Start of Block
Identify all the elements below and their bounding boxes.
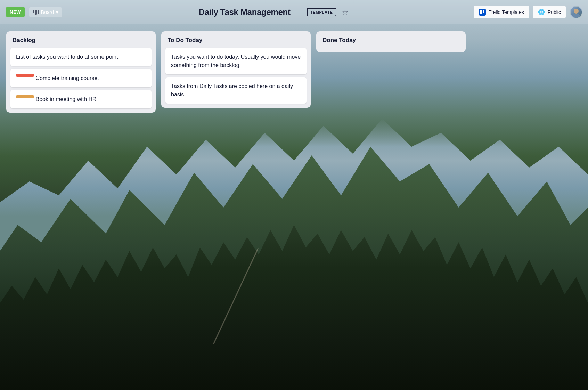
new-button[interactable]: NEW	[6, 7, 25, 17]
card-todo-intro-text: Tasks you want to do today. Usually you …	[171, 54, 301, 68]
card-backlog-hr-text: Book in meeting with HR	[35, 96, 96, 102]
column-todo-today: To Do Today Tasks you want to do today. …	[161, 31, 311, 108]
board-view-label: Board	[41, 9, 54, 15]
trello-logo-icon	[479, 9, 486, 16]
card-backlog-hr[interactable]: Book in meeting with HR	[10, 90, 152, 108]
avatar-image	[571, 7, 582, 18]
svg-rect-2	[38, 10, 39, 14]
card-backlog-intro-text: List of tasks you want to do at some poi…	[16, 54, 120, 60]
card-todo-intro[interactable]: Tasks you want to do today. Usually you …	[165, 48, 307, 74]
star-button[interactable]: ☆	[341, 7, 350, 18]
trello-templates-label: Trello Templates	[489, 9, 524, 15]
card-todo-daily[interactable]: Tasks from Daily Tasks are copied here o…	[165, 77, 307, 104]
column-backlog: Backlog List of tasks you want to do at …	[6, 31, 156, 113]
column-done-title: Done Today	[320, 35, 462, 48]
card-backlog-intro[interactable]: List of tasks you want to do at some poi…	[10, 48, 152, 66]
column-todo-title: To Do Today	[165, 35, 307, 48]
star-icon: ☆	[342, 8, 348, 16]
avatar[interactable]	[570, 6, 582, 18]
column-done-today: Done Today	[316, 31, 466, 52]
card-backlog-training-text: Complete training course.	[35, 75, 99, 81]
template-badge-button[interactable]: TEMPLATE	[307, 8, 336, 16]
svg-rect-1	[35, 10, 37, 15]
card-todo-daily-text: Tasks from Daily Tasks are copied here o…	[171, 83, 293, 97]
label-orange-icon	[16, 95, 34, 98]
board-chevron-icon: ▾	[56, 9, 58, 15]
globe-icon: 🌐	[538, 9, 545, 15]
header: NEW Board ▾ Daily Task Management TEMPLA…	[0, 0, 588, 24]
board-icon	[33, 10, 39, 15]
public-button[interactable]: 🌐 Public	[533, 6, 566, 18]
board-area: Backlog List of tasks you want to do at …	[0, 24, 588, 120]
public-label: Public	[548, 9, 561, 15]
card-backlog-training[interactable]: Complete training course.	[10, 69, 152, 87]
column-backlog-title: Backlog	[10, 35, 152, 48]
trello-templates-button[interactable]: Trello Templates	[474, 6, 529, 18]
svg-rect-0	[33, 10, 34, 13]
board-view-button[interactable]: Board ▾	[29, 7, 62, 17]
label-red-icon	[16, 74, 34, 77]
page-title: Daily Task Management	[186, 7, 302, 17]
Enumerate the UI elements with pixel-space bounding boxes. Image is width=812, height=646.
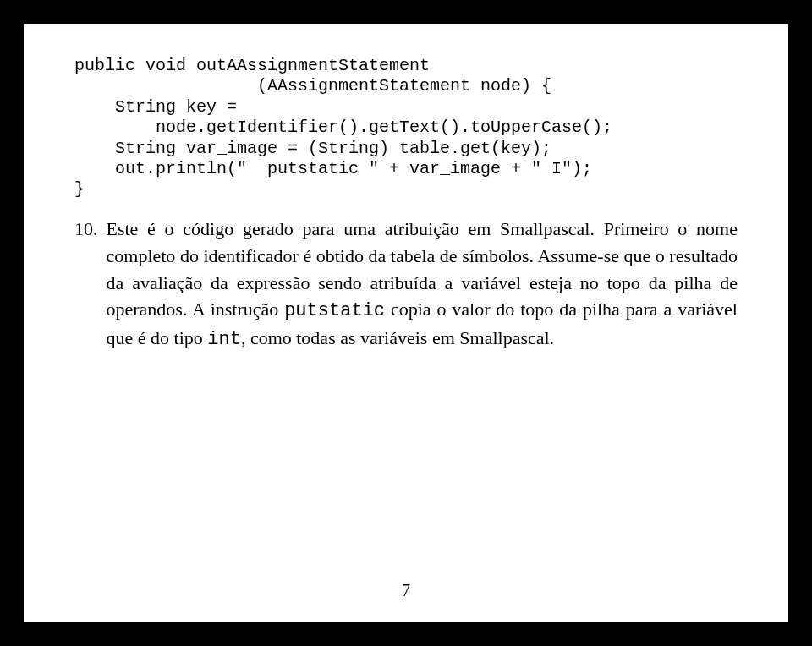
code-line: (AAssignmentStatement node) {	[74, 76, 551, 96]
code-line: public void outAAssignmentStatement	[74, 56, 430, 75]
list-item: 10. Este é o código gerado para uma atri…	[74, 216, 738, 353]
code-block: public void outAAssignmentStatement (AAs…	[74, 56, 738, 200]
code-line: String key =	[74, 97, 237, 117]
inline-code: int	[207, 329, 241, 350]
paragraph: Este é o código gerado para uma atribuiç…	[107, 216, 738, 353]
page-frame: public void outAAssignmentStatement (AAs…	[24, 24, 788, 622]
code-line: String var_image = (String) table.get(ke…	[74, 139, 551, 158]
code-line: out.println(" putstatic " + var_image + …	[74, 159, 592, 178]
code-line: node.getIdentifier().getText().toUpperCa…	[74, 118, 612, 137]
inline-code: putstatic	[284, 300, 385, 321]
list-marker: 10.	[74, 216, 107, 353]
page-number: 7	[74, 581, 738, 605]
code-line: }	[74, 179, 85, 199]
text-run: , como todas as variáveis em Smallpascal…	[241, 327, 554, 348]
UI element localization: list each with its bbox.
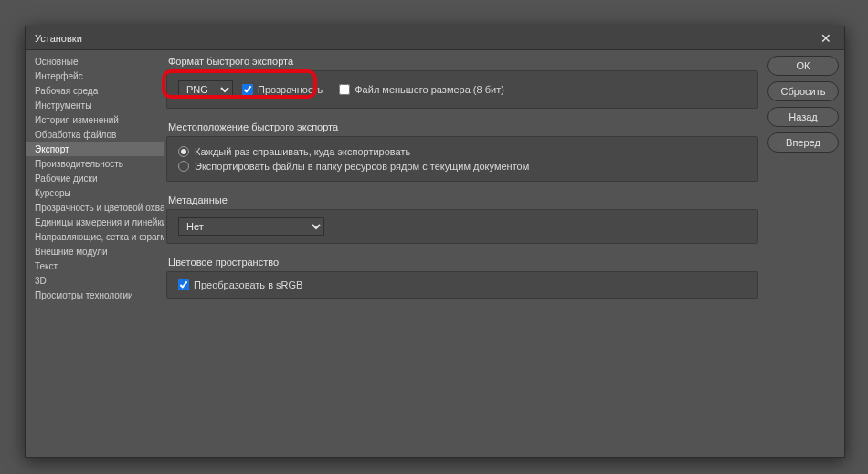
reset-button[interactable]: Сбросить xyxy=(767,81,839,101)
sidebar-item[interactable]: Основные xyxy=(26,54,164,68)
section-colorspace: Преобразовать в sRGB xyxy=(166,271,758,299)
transparency-checkbox[interactable]: Прозрачность xyxy=(242,84,323,95)
sidebar: ОсновныеИнтерфейсРабочая средаИнструмент… xyxy=(26,50,164,457)
sidebar-item[interactable]: 3D xyxy=(26,273,164,288)
titlebar: Установки ✕ xyxy=(26,26,844,50)
sidebar-item[interactable]: Направляющие, сетка и фрагменты xyxy=(26,229,164,244)
sidebar-item[interactable]: Рабочие диски xyxy=(26,171,164,185)
radio-export-folder[interactable]: Экспортировать файлы в папку ресурсов ря… xyxy=(178,159,746,174)
close-icon[interactable]: ✕ xyxy=(817,31,835,46)
content-panel: Формат быстрого экспорта PNG Прозрачност… xyxy=(166,54,767,453)
export-format-select[interactable]: PNG xyxy=(178,80,233,99)
sidebar-item[interactable]: Рабочая среда xyxy=(26,83,164,98)
metadata-select[interactable]: Нет xyxy=(178,217,324,236)
checkbox-label: Преобразовать в sRGB xyxy=(194,279,302,290)
radio-icon xyxy=(178,161,189,172)
forward-button[interactable]: Вперед xyxy=(767,132,839,153)
dialog-buttons: ОК Сбросить Назад Вперед xyxy=(767,54,839,453)
preferences-dialog: Установки ✕ ОсновныеИнтерфейсРабочая сре… xyxy=(25,26,845,458)
section-title-metadata: Метаданные xyxy=(166,193,758,209)
sidebar-item[interactable]: Экспорт xyxy=(26,142,164,156)
section-metadata: Нет xyxy=(166,209,758,244)
sidebar-item[interactable]: Курсоры xyxy=(26,185,164,200)
section-title-colorspace: Цветовое пространство xyxy=(166,255,758,271)
ok-button[interactable]: ОК xyxy=(767,56,839,76)
sidebar-item[interactable]: Обработка файлов xyxy=(26,127,164,142)
sidebar-item[interactable]: Производительность xyxy=(26,156,164,171)
section-title-quick-export: Формат быстрого экспорта xyxy=(166,54,758,70)
sidebar-item[interactable]: История изменений xyxy=(26,112,164,127)
sidebar-item[interactable]: Просмотры технологии xyxy=(26,288,164,302)
radio-label: Экспортировать файлы в папку ресурсов ря… xyxy=(195,161,529,172)
section-quick-export: PNG Прозрачность Файл меньшего размера (… xyxy=(166,70,758,109)
checkbox-label: Прозрачность xyxy=(258,84,323,95)
radio-icon xyxy=(178,146,189,157)
checkbox-label: Файл меньшего размера (8 бит) xyxy=(355,84,504,95)
dialog-title: Установки xyxy=(35,33,817,44)
sidebar-item[interactable]: Текст xyxy=(26,258,164,273)
sidebar-item[interactable]: Инструменты xyxy=(26,98,164,112)
sidebar-item[interactable]: Единицы измерения и линейки xyxy=(26,215,164,229)
back-button[interactable]: Назад xyxy=(767,107,839,127)
convert-srgb-checkbox[interactable]: Преобразовать в sRGB xyxy=(178,279,746,290)
section-title-location: Местоположение быстрого экспорта xyxy=(166,120,758,136)
radio-label: Каждый раз спрашивать, куда экспортирова… xyxy=(195,146,410,157)
section-location: Каждый раз спрашивать, куда экспортирова… xyxy=(166,136,758,182)
sidebar-item[interactable]: Интерфейс xyxy=(26,68,164,83)
small-file-checkbox[interactable]: Файл меньшего размера (8 бит) xyxy=(339,84,504,95)
radio-ask-each-time[interactable]: Каждый раз спрашивать, куда экспортирова… xyxy=(178,144,746,159)
sidebar-item[interactable]: Прозрачность и цветовой охват xyxy=(26,200,164,215)
sidebar-item[interactable]: Внешние модули xyxy=(26,244,164,258)
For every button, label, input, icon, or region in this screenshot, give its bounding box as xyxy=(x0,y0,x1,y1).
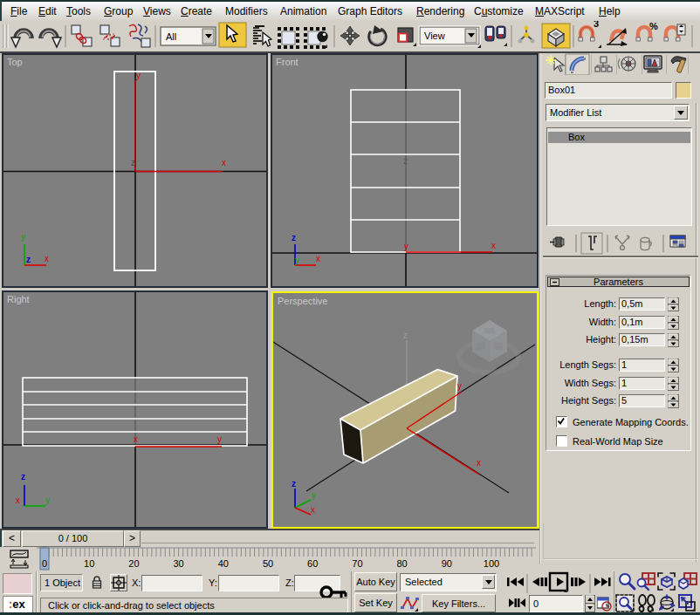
svg-text:y: y xyxy=(217,434,222,444)
svg-text:View: View xyxy=(424,31,445,41)
svg-text:50: 50 xyxy=(263,558,273,569)
svg-text:20: 20 xyxy=(128,558,139,569)
svg-text:40: 40 xyxy=(218,558,229,569)
svg-text:y: y xyxy=(295,256,299,265)
svg-text:y: y xyxy=(21,232,25,242)
svg-text:z: z xyxy=(292,479,296,489)
svg-text:%: % xyxy=(649,21,658,31)
svg-text:x: x xyxy=(316,254,320,263)
svg-text:30: 30 xyxy=(173,558,183,569)
svg-text:x: x xyxy=(311,505,315,515)
svg-text:y: y xyxy=(457,381,462,391)
svg-text:0: 0 xyxy=(42,558,47,569)
svg-text:z: z xyxy=(403,156,408,166)
svg-text:Perspective: Perspective xyxy=(278,296,327,306)
svg-text:10: 10 xyxy=(84,558,94,569)
svg-text:y: y xyxy=(45,495,50,505)
svg-text:Front: Front xyxy=(276,57,299,67)
svg-text:x: x xyxy=(477,458,481,468)
svg-text:Top: Top xyxy=(7,57,23,67)
svg-text:y: y xyxy=(312,490,316,500)
svg-text:y: y xyxy=(136,71,141,80)
svg-text:x: x xyxy=(491,241,496,250)
svg-text:x: x xyxy=(134,434,138,444)
svg-text:70: 70 xyxy=(352,558,362,569)
svg-text:y: y xyxy=(404,242,408,251)
svg-text:z: z xyxy=(21,472,25,482)
svg-text:All: All xyxy=(166,31,176,42)
svg-text:z: z xyxy=(292,233,296,243)
svg-text:90: 90 xyxy=(442,558,452,569)
svg-text:x: x xyxy=(16,495,20,505)
svg-text:z: z xyxy=(26,255,31,264)
svg-text:z: z xyxy=(403,331,408,340)
svg-text:80: 80 xyxy=(396,558,407,569)
svg-text:3: 3 xyxy=(594,21,599,29)
svg-text:60: 60 xyxy=(307,558,318,569)
svg-text:x: x xyxy=(45,254,49,263)
svg-text:x: x xyxy=(222,158,226,167)
svg-text:z: z xyxy=(131,158,135,167)
svg-text:100: 100 xyxy=(484,558,499,569)
svg-text:Right: Right xyxy=(7,294,30,304)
End of Block
Work out how many lines in the material contain the string "with", then write that number and nothing more.

4